A.The Eighth Circuit's Rule Of Automatic Reversal Cannot Be Reconciled With This Court's Sixth Amendment Jurisprudence
Respondent's defense of the Eighth Circuit's rule (Br. in Opp. 15-20) assumes that the erroneous denial of the right to counsel of choice in and of itself violates the Sixth Amendment. He then argues that the violation must be classified as structural error. Both elements of that argument depart from this Court's Sixth Amend ment jurisprudence.1
As a general rule, "defects in assistance [of counsel] that have no probable effect upon the trial's outcome do not establish a constitutional violation." Mickens v. Taylor, 535 U.S. 162, 166 (2002). This Court has recog nized an exception to that rule only when "the likelihood that the verdict is unreliable is so high that a case-by- case inquiry is unnecessary." Ibid. There is no basis for limiting that principle to ineffective-assistance cases; all claimed Sixth Amendment right-to-counsel violations must be linked to the purpose of that right, i.e., to pro tect the reliability of the verdict. Ibid. Respondent's complaint here-that he was compelled to go to trial with his second-choice counsel-clearly does not create such a high likelihood of unreliability that case-by-case inquiry is unnecessary. Accordingly, respondent's view that the Constitution was violated and that reversal is warranted, without any showing of prejudice, departs from this Court's analysis of claimed Sixth Amendment violations.2
Respondent argues (Br. in Opp. 16-18, 20) that a defendant challenging the erroneous rejection of his first-choice counsel should be relieved of the need to show prejudice, and that the error should be treated as structural, based on two factors. Neither of those fac tors finds support in this Court's authority.

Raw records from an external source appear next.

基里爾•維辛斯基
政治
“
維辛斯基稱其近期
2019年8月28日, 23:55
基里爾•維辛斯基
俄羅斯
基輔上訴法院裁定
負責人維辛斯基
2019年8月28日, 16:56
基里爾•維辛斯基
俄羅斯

First, citing Faretta v. California, 422 U.S. 806, 834 (1975), respondent equates the right to counsel of choice with the right to self-representation in that they both "protect a defendant's autonomy and dignity inter ests." Br. in Opp. 17. But Faretta did not even address the right to counsel of choice. And to the extent that the right to counsel of choice may further autonomy inter ests, this Court has made clear that such interests may be subordinated to concerns about, inter alia, the effec tive administration of justice. Wheat v. United States, 486 U.S. 153, 159-160 (1988). In that respect, respon dent's autonomy interest is far weaker than that of a defendant electing self-representation. See id. at 159 n.3. Moreover, denial of a defendant's first-choice coun sel does not necessarily deprive him of all choice; as in this case, such a defendant may still be represented by counsel accepted or selected by him.3 Autonomy con cerns in the counsel-of-first-choice context thus should receive minimal weight in determining whether an erro neous deprivation should invalidate a conviction. Second, respondent argues (Br. in Opp. 17) that the denial of the right to counsel of choice is not amenable to review for prejudice because, unlike ineffective-assis tance claims, the error "affects the entire framework" of the defendant's trial. The same, however, could be said about ineffective-assistance claims based upon, inter alia, failure to pursue a particular defense theory or to contest an element of the government's case. Yet, under this Court's cases, defendants asserting such claims are not relieved of proving prejudice. See, e.g., Florida v. Nixon, 125 S. Ct. 551 (2004). Similarly, Sixth Amendment conflict-of-interest claims can be said to implicate "the entire framework" of the trial, but this Court has made clear that a defendant asserting such a claim generally must establish, at a minimum, that the conflict adversely affected his lawyer's performance. See Mickens, 535 U.S. at 174.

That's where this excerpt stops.